Why, you might ask? Well, individuals on the spectrum thrive on routine, and when they fall off that routine, it’s incredibly hard to get them back on track. These routines encompass their basic life activities like eating, going to school, bathing, brushing teeth, potty training, tidying up, and even sleeping! My son doesn’t even like us changing the direction we take when going to or coming from school. And it’s not like he will say, “Oh mummy, I don’t want to take this route.” He will throw a tantrum loud enough for bystanders to think I’m trying to kidnap him because he can’t use his words.
So as I think about where my son is now and where I hope he’ll be in the near future, I realise that I can’t take his routines lightly. I can’t afford regression in the important and basic things. I need to be increasingly intentional about his life. As much as I believe God is ultimately in control, I know I must do what I can while I still can. The rest I surrender to God, because He is my son’s Maker, knows what he needs and gives it to him on time. His will takes precedence over mine.

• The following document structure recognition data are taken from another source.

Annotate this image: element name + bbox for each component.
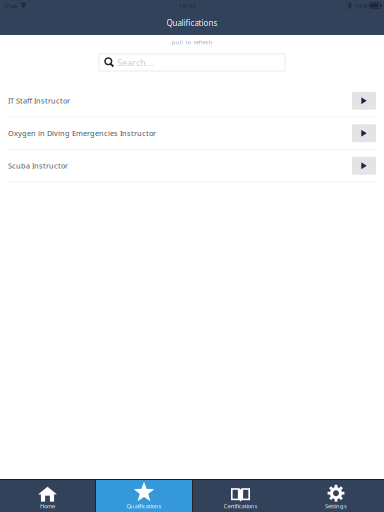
staticText: Home xyxy=(40,502,55,510)
button[interactable]: IT Staff Instructor xyxy=(0,85,384,116)
staticText: Certifications xyxy=(224,502,258,510)
button[interactable]: Settings xyxy=(288,480,384,512)
staticText: Qualifications xyxy=(166,18,218,28)
staticText: pull to refresh xyxy=(172,38,212,46)
staticText: 74% xyxy=(354,1,367,10)
staticText: Qualifications xyxy=(126,502,162,510)
staticText: 16:57 xyxy=(178,1,196,10)
button[interactable]: Oxygen in Diving Emergencies Instructor xyxy=(0,118,384,149)
button[interactable]: Scuba Instructor xyxy=(0,150,384,182)
button[interactable]: Home xyxy=(0,480,95,512)
button[interactable]: Qualifications xyxy=(96,480,192,512)
button[interactable]: Certifications xyxy=(193,480,288,512)
staticText: IT Staff Instructor xyxy=(8,96,70,106)
staticText: Search... xyxy=(117,56,155,69)
staticText: Scuba Instructor xyxy=(8,161,68,171)
staticText: Settings xyxy=(325,502,347,510)
staticText: Oxygen in Diving Emergencies Instructor xyxy=(8,128,156,138)
staticText: iPad xyxy=(4,1,17,10)
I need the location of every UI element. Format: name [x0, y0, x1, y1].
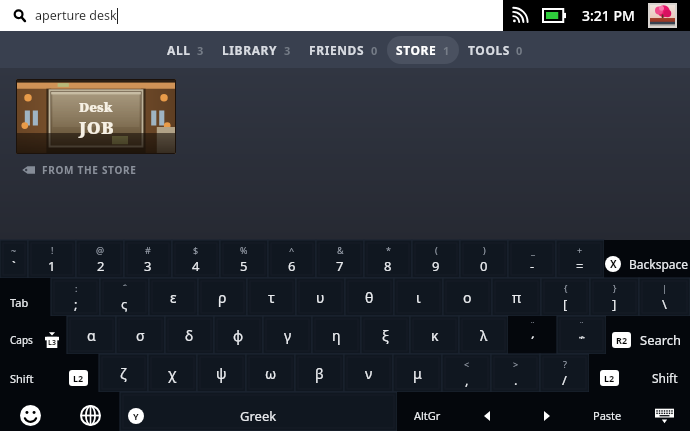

It’s my birthday this month, and I’ve been thinking: if I could be granted one wish, even for just a day, it would be to have a conversation with my son. I’d love to know what he’s thinking, how he’s feeling, what he thinks of me, whether he likes my cooking. I just want to know. When he came into this world just over four years ago, I never imagined that I would be wishing for these things at this point in his life.
I recently looked at old videos of him before he turned one; how he could say “thank you” and clap his hands upon instruction. But that all went away. That’s autistic regression for you – a loss of previously acquired skills or a backtracking of developmental milestones.
A few months ago, my son was reading more than 50 random words – mostly animals – but today, he doesn’t. I’m honestly not sure whether he can’t anymore or just doesn’t want. Sometimes it feels like someone switched my child and gave me another or pressed RESET on his brain, but that’s regression. For basic life skills regression can set you back weeks or even months!
Routines are crucial in ensuring he masters the skills so that he can eventually do them independently. This year, my son finally started feeding himself. Although it’s still incredibly messy on most days, I’m glad he doesn’t just sit there expecting someone else to feed him all the time. Of course, there are days when he doesn’t want to lift a finger, but there’s definitely progress in the right direction. Thank God!
Today, I feel like I’m fighting the fight of my life with potty training. We have been at it for months now. I’m not going to lie; this feels like the hardest thing I’ve ever done! I don’t know when it will finally stick for my son, but that’s a major portion I am choosing to fight for right now when it comes to him. On most days it means our lives are going to look quite different, with different activities being prioritised.
There are days when I feel sad, thinking about how my son’s life will be when I’m gone if he doesn’t have these basic life skills. But then I remember Matthew 6:34:
“Therefore do not worry about tomorrow, for tomorrow will worry about its own things. Sufficient for the day is its own trouble.”
I also recall Philippians 4:6-7:
“Be anxious for nothing, but in everything by prayer and supplication, with thanksgiving, let your requests be made known to God; and the peace of God, which surpasses all understanding, will guard your hearts and minds through Christ Jesus.”
So today, I fight for today. Whatever I can do today for my son, I choose to do. Only God knows what will become of tomorrow, but I choose not to waste today.
“Life rewards you for the portion you fight for” – Abba Paradza
Thank you so much for this post. This is just so insightful Taa
Thank you my sweets! I appreciate you taking time to read.
Lovely read! You’re doing great and Mr T. Is blessed to have a mom with such an awesome fighting spirit ❣️
Thank you so much sis! 😘
Thank you so much Tari. You wrote my heart out.
Thank you so much Tatenda for taking time to read through.